Role of food subsidies and habitat structure in influencing benthic communities of shell mounds at sites of existing and former offshore oil platforms
Abstract
Significant Conclusions: “Our results suggest that the structure of shell mound communities is strongly influenced by the presence of the platform structure and the food subsidies provided by the clumps of mussels and associated organisms that continually slough from the platform to the seafloor. Predatory and omnivorous seastars (Pisaster spp., Asterina miniata), in particular, were much less abundant and of a smaller size at the shell mound-only sites. However, the relative abundance (as CPUE) of commercially important crabs, Cancer antennarius and C. anthonyi, did not differ among shell mound sites. These crabs are predators and carnivorous scavengers likely consume components of faunal litterfall when available, but have greater mobility than other invertebrate taxa of shell mounds, and can forage over a larger area both on and off the mounds. Populations of two macroinvertebrate detritivores on shell mounds, Parastichopus parvimensis and P. californicus, also appeared to be little affected by the removal of the platform structure. We hypothesize that the food subsidy provided by the dislodged organisms that fall from platform structures to the shell mounds exerts bottom up control upon populations of predatory and omnivorous sea stars. The platform structure could also affect the abundance and size structure of benthic organisms through the provision of recruitment habitat. There was no overlap in species composition of mobile macroinvertebrates between benthic communities on the shell mound under Platform Gina and the adjacent soft bottom locations. Thus, our results also suggest that the presence or absence of hard substrate was an important factor in determining the distribution of shell mound associated taxa.
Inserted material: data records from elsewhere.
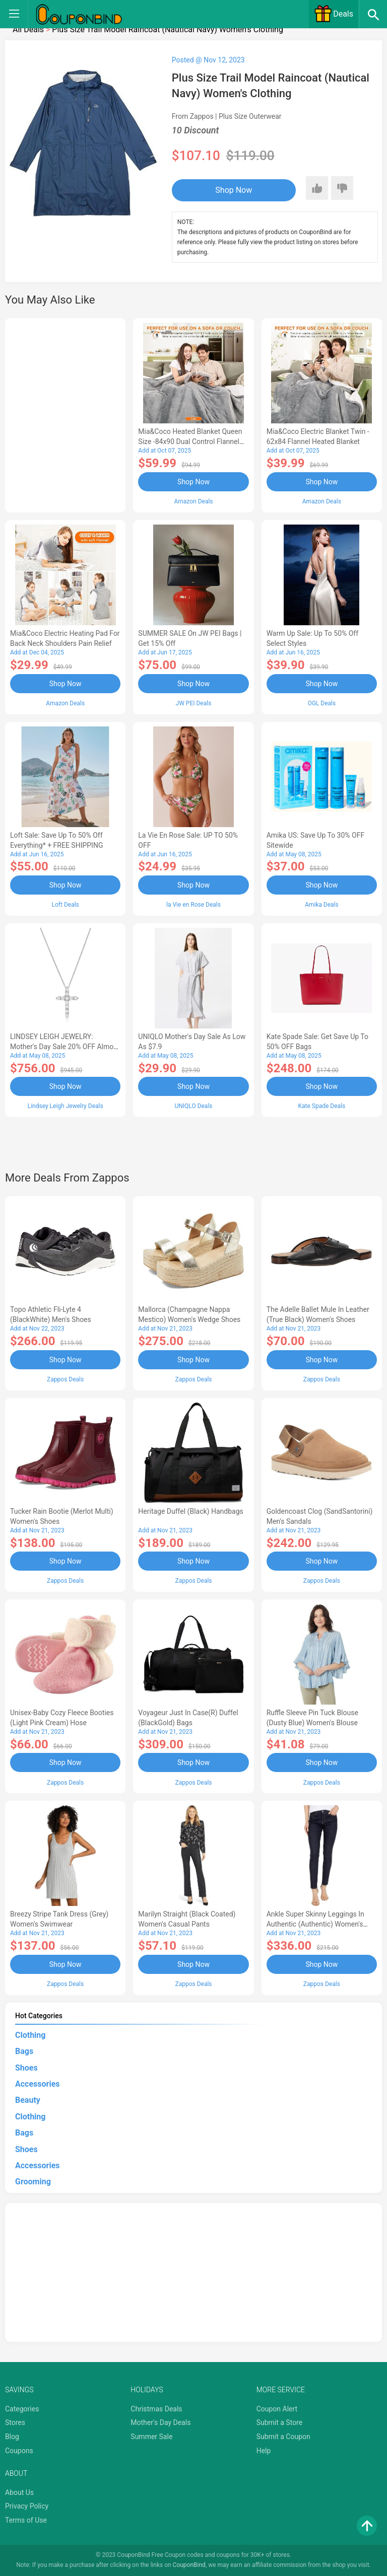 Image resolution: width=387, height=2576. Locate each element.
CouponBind (189, 2564)
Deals (333, 14)
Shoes (26, 2068)
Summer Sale (151, 2437)
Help (263, 2451)
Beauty (27, 2100)
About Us (19, 2492)
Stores (15, 2422)
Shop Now (233, 190)
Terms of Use (26, 2520)
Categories (22, 2409)
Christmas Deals (156, 2409)
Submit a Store (279, 2422)
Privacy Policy (26, 2506)
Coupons (19, 2451)
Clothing (30, 2035)
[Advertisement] (65, 413)
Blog (12, 2437)
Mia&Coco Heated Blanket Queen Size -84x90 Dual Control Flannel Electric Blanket (190, 441)
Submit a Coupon (283, 2437)
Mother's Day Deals (160, 2422)
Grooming (33, 2181)
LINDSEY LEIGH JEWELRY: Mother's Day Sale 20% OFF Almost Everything (64, 1047)
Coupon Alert (277, 2409)
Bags (24, 2051)
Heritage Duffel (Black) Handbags (190, 1511)
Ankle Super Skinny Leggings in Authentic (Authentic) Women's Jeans (315, 1924)
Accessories (37, 2084) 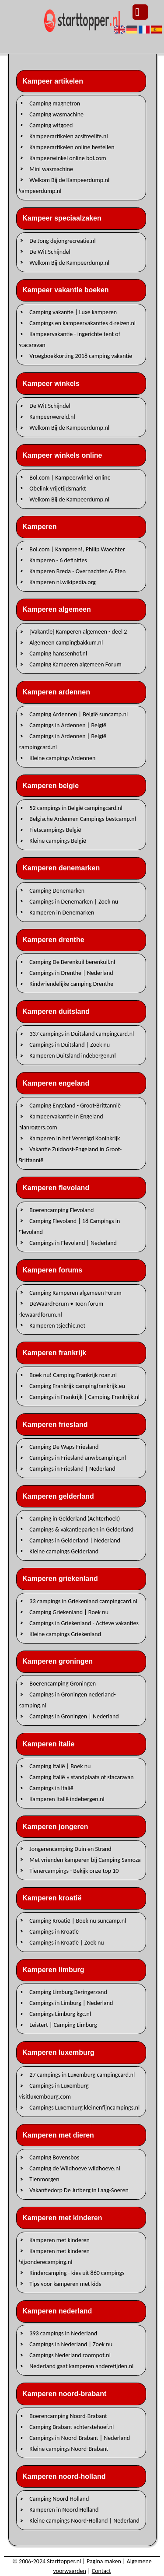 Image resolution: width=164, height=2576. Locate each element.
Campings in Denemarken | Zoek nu (73, 901)
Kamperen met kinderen (59, 2239)
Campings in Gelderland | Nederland (74, 1540)
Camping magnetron (54, 103)
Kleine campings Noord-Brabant (68, 2449)
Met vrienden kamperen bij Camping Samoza (84, 1859)
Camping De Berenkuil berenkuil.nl (72, 962)
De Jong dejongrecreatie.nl (62, 240)
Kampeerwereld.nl (52, 417)
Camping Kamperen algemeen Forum (75, 664)
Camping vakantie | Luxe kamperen (73, 312)
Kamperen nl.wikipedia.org (62, 581)
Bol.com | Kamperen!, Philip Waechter (77, 549)
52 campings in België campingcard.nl (75, 808)
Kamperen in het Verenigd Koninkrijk (74, 1138)
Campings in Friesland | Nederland (72, 1468)
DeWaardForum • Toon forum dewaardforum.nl (61, 1309)
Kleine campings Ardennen (62, 758)
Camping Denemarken (56, 890)
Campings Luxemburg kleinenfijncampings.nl (84, 2107)
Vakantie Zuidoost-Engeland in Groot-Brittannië (70, 1155)
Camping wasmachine (56, 114)
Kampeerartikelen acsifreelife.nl (68, 136)
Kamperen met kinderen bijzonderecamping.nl (54, 2256)
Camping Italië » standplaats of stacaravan (81, 1777)
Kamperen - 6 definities (58, 560)
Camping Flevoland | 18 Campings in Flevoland (69, 1226)
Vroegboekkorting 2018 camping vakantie (80, 356)
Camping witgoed (51, 125)
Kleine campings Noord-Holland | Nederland (84, 2520)
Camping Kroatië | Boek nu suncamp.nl (77, 1920)
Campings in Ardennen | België (67, 725)
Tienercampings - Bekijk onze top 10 (74, 1870)
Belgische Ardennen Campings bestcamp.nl (82, 819)
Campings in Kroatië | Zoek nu (66, 1942)
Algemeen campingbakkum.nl (66, 642)
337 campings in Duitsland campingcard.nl (81, 1033)
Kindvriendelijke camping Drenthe (71, 984)
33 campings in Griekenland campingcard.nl (83, 1601)
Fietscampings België (55, 830)
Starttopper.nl (64, 2561)
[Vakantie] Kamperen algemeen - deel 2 (78, 631)
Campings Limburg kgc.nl (60, 2014)
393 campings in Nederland (63, 2333)
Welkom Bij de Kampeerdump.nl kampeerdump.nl (64, 185)
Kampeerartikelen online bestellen (71, 147)
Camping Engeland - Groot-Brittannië (75, 1105)
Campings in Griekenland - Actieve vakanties (84, 1622)
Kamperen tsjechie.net (57, 1325)
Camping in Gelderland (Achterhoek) (74, 1518)
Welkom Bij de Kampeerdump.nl (69, 262)
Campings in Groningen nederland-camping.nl (67, 1700)
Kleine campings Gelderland (63, 1551)
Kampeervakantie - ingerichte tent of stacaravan (69, 339)
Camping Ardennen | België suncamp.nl (78, 714)
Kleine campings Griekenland (65, 1633)
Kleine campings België (57, 841)
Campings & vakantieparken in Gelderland (81, 1529)
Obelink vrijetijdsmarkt (57, 488)
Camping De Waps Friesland (63, 1447)
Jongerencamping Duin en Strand (70, 1848)
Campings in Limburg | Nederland (71, 2003)
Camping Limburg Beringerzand (68, 1992)
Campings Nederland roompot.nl (70, 2355)
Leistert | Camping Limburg (63, 2025)
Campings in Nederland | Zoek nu (70, 2344)
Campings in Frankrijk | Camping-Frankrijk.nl (84, 1397)
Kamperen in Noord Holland (63, 2509)
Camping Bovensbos (54, 2157)
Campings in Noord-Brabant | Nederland (79, 2438)
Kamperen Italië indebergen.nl (67, 1799)
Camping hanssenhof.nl (58, 653)
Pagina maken (104, 2561)
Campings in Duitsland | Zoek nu (69, 1044)
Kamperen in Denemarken (61, 912)
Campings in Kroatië (54, 1931)
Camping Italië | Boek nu (60, 1766)
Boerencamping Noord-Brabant (68, 2416)
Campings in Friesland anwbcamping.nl (77, 1457)
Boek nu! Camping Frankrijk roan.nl (73, 1375)
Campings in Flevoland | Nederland (73, 1242)
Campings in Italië (51, 1788)
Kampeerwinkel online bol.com (67, 157)
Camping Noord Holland (59, 2498)
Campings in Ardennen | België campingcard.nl (62, 741)
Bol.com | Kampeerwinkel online (69, 477)
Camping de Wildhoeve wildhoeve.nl (74, 2168)
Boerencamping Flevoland (61, 1209)
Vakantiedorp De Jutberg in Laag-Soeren (79, 2190)
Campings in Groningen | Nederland (74, 1716)
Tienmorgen (44, 2179)
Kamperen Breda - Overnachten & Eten (77, 571)
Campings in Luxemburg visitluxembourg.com (53, 2091)
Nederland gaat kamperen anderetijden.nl (81, 2366)
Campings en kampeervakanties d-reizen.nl (82, 323)
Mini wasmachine (51, 168)
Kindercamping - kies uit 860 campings (76, 2272)
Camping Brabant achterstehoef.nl (71, 2427)
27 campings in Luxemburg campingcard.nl (82, 2074)
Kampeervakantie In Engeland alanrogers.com (61, 1122)
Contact (101, 2571)
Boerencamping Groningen (62, 1683)
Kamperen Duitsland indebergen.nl (72, 1055)
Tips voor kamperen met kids (65, 2283)
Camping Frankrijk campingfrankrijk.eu (77, 1386)
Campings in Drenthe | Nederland (71, 973)
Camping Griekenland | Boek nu (68, 1612)
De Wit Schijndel (49, 251) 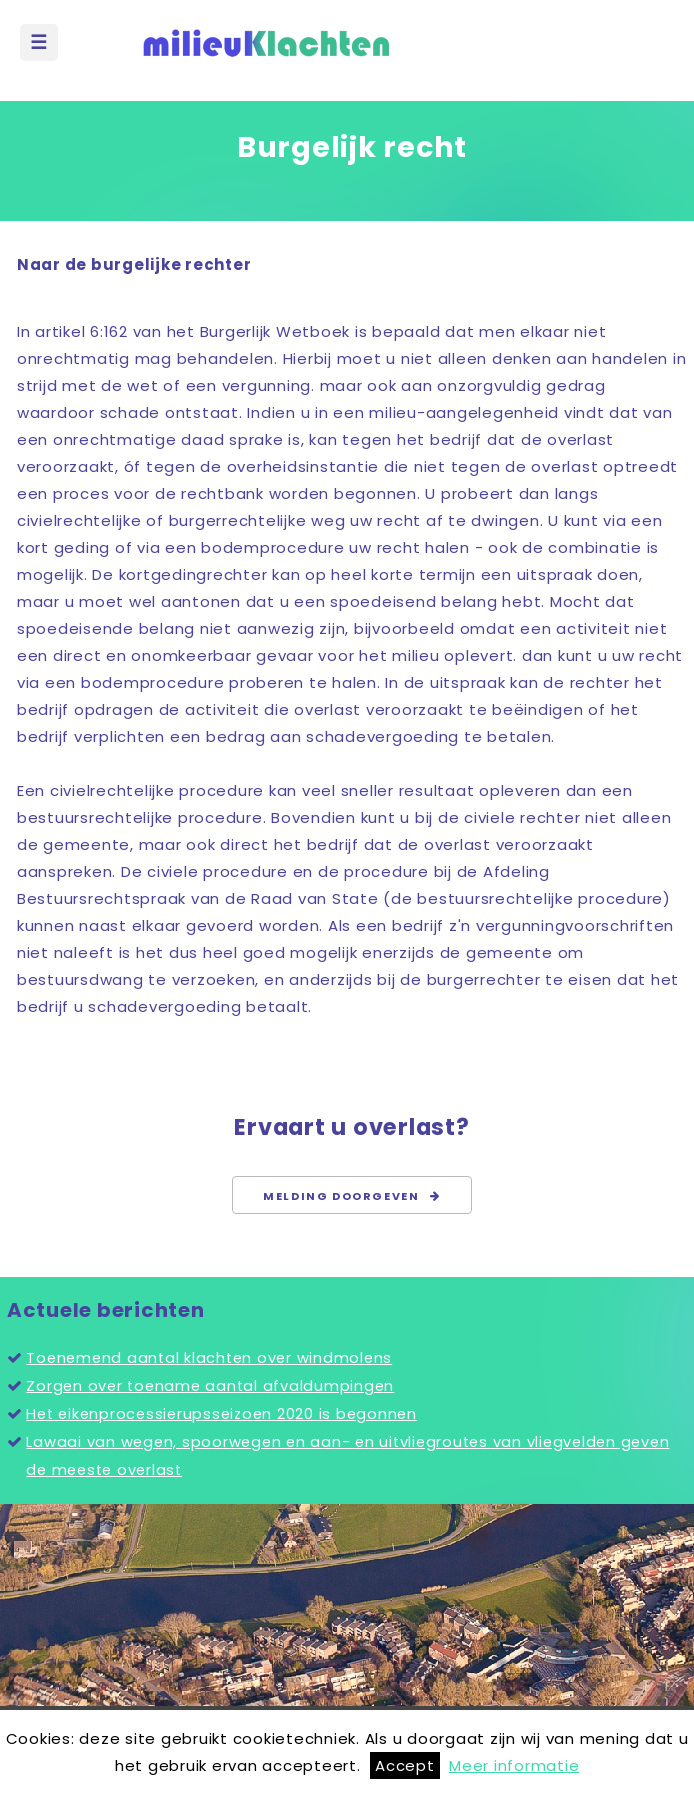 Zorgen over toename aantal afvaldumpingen (210, 1386)
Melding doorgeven (352, 1196)
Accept (405, 1765)
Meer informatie (514, 1765)
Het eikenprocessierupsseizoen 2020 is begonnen (221, 1414)
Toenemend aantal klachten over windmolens (209, 1358) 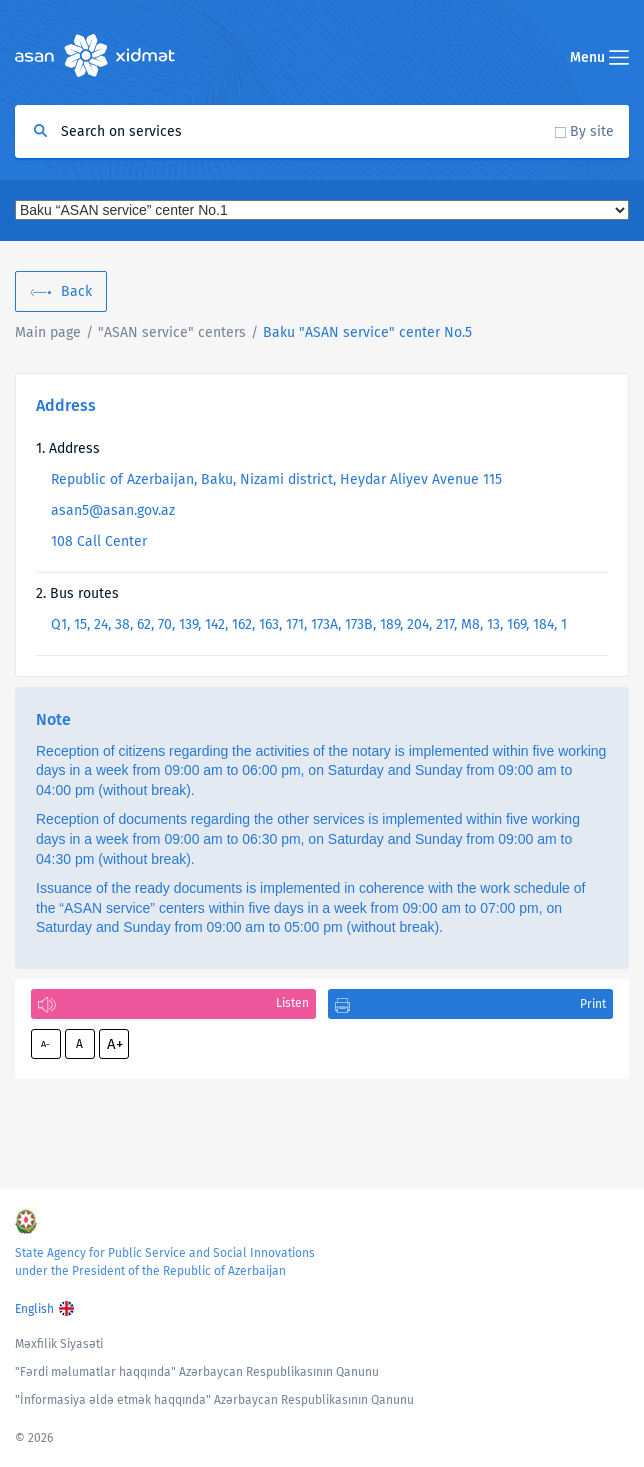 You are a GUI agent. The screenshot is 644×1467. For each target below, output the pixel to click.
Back (76, 291)
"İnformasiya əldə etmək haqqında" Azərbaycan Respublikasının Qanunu (214, 1400)
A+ (115, 1044)
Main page (48, 332)
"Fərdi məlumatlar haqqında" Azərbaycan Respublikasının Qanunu (197, 1372)
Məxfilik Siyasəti (59, 1344)
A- (45, 1044)
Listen (292, 1003)
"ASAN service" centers (172, 332)
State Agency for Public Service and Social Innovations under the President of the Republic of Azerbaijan (165, 1262)
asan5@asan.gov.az (113, 510)
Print (593, 1004)
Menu (599, 57)
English (34, 1309) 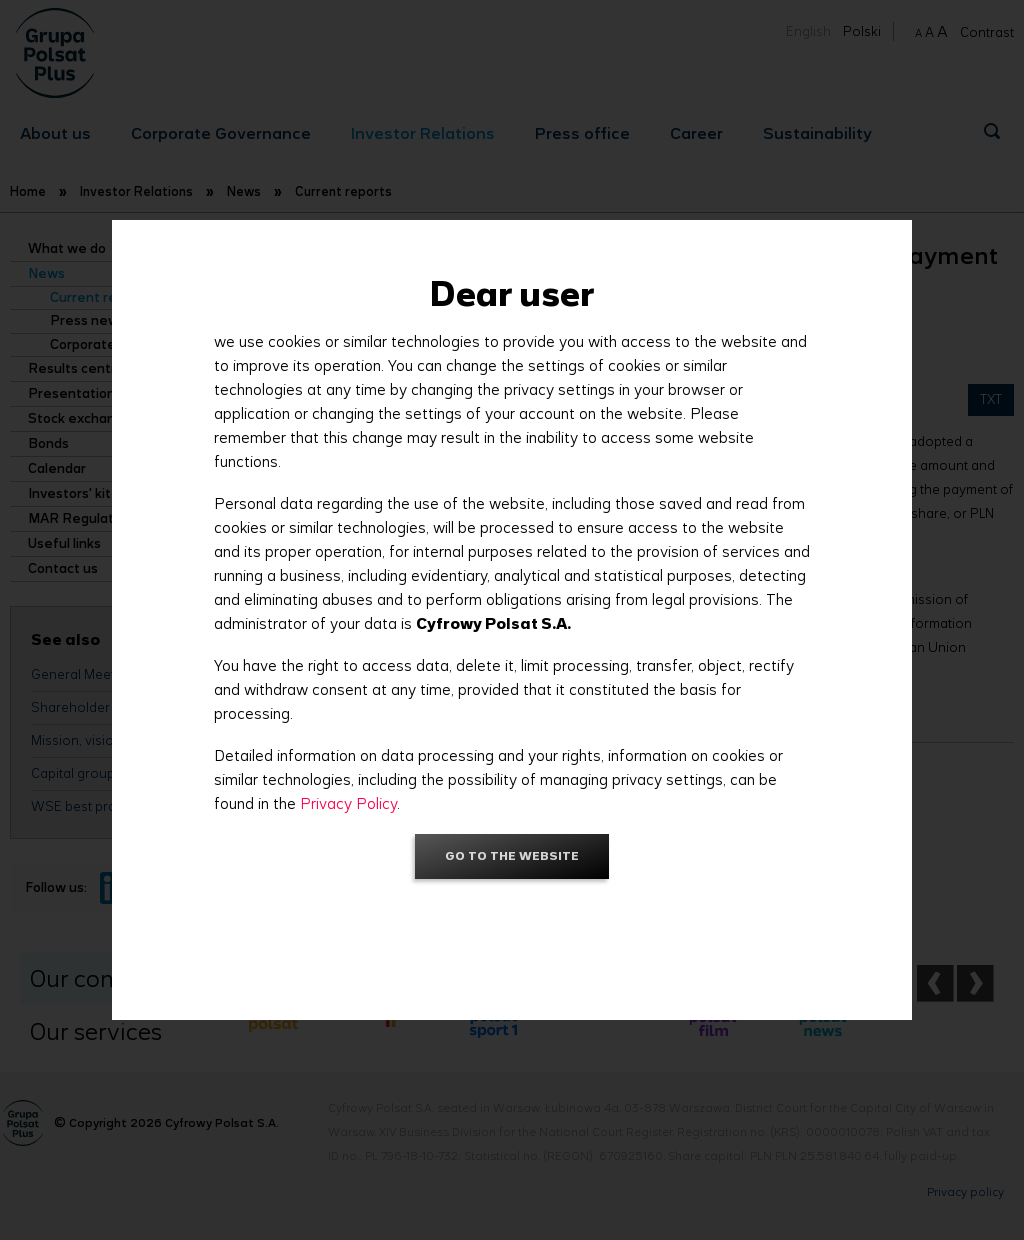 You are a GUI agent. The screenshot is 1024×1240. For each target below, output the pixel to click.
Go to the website (512, 855)
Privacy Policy (348, 803) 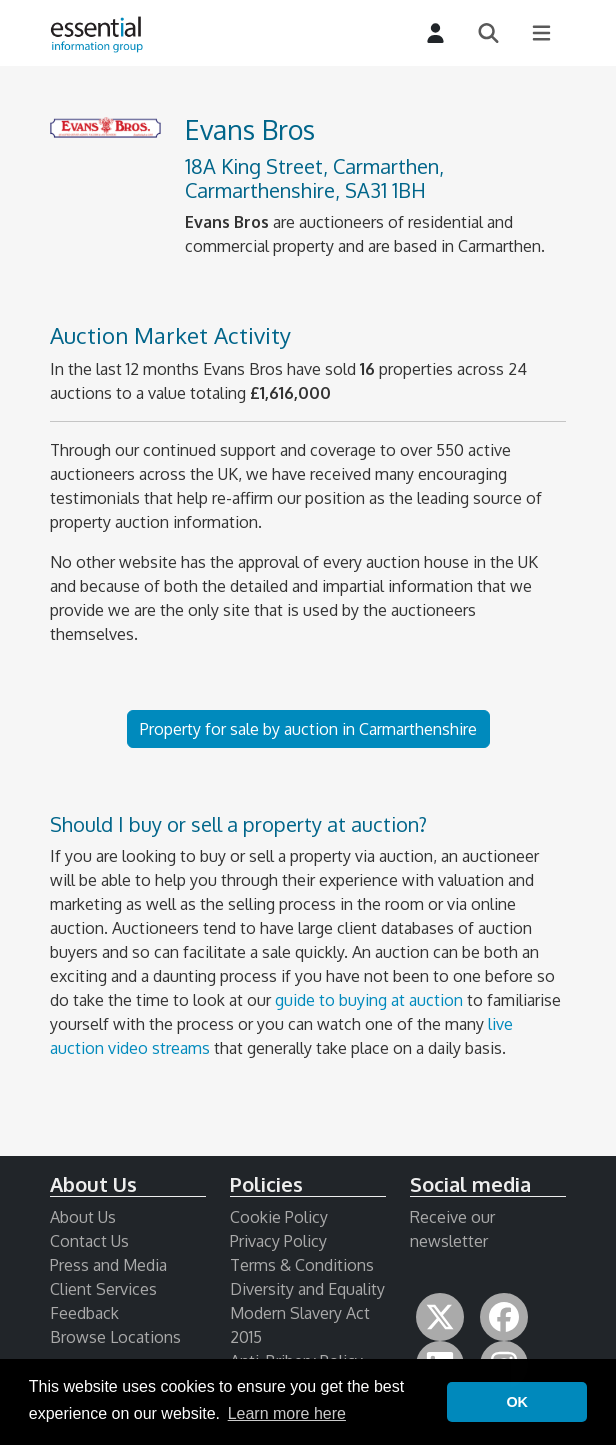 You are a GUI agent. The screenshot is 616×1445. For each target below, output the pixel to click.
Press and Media (108, 1265)
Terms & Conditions (302, 1265)
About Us (83, 1217)
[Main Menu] (541, 33)
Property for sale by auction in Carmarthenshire (308, 729)
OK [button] (517, 1402)
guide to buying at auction (369, 1000)
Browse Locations (115, 1337)
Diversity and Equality (307, 1289)
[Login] (435, 33)
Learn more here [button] (287, 1413)
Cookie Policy (279, 1217)
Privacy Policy (278, 1241)
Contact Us (89, 1241)
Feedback (84, 1313)
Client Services (103, 1289)
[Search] (488, 33)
The relative effect of the platform on the benthic community appeared to vary among mound species in relation to trophic level, degree of mobility, and substrate preference. Mobile crabs (e.g., Cancer antennarius) and the sea cucumber, Parastichopus parvimensis, which prefer hard substrate, were seemingly least affected, but given the estimated sedimentation rate at mound-only sites (Hazel and Hilda, 0.9 to 1.4 mm year-1; Heidi and Hope, 1.5 to 2.0 mm year-1), these sites may no longer provide suitable habitat in a few years. Thus, while the presence of the platform structure may enhance secondary productivity in the benthic community, this effect may disappear rapidly (<5 yr in this case) after the platform is removed."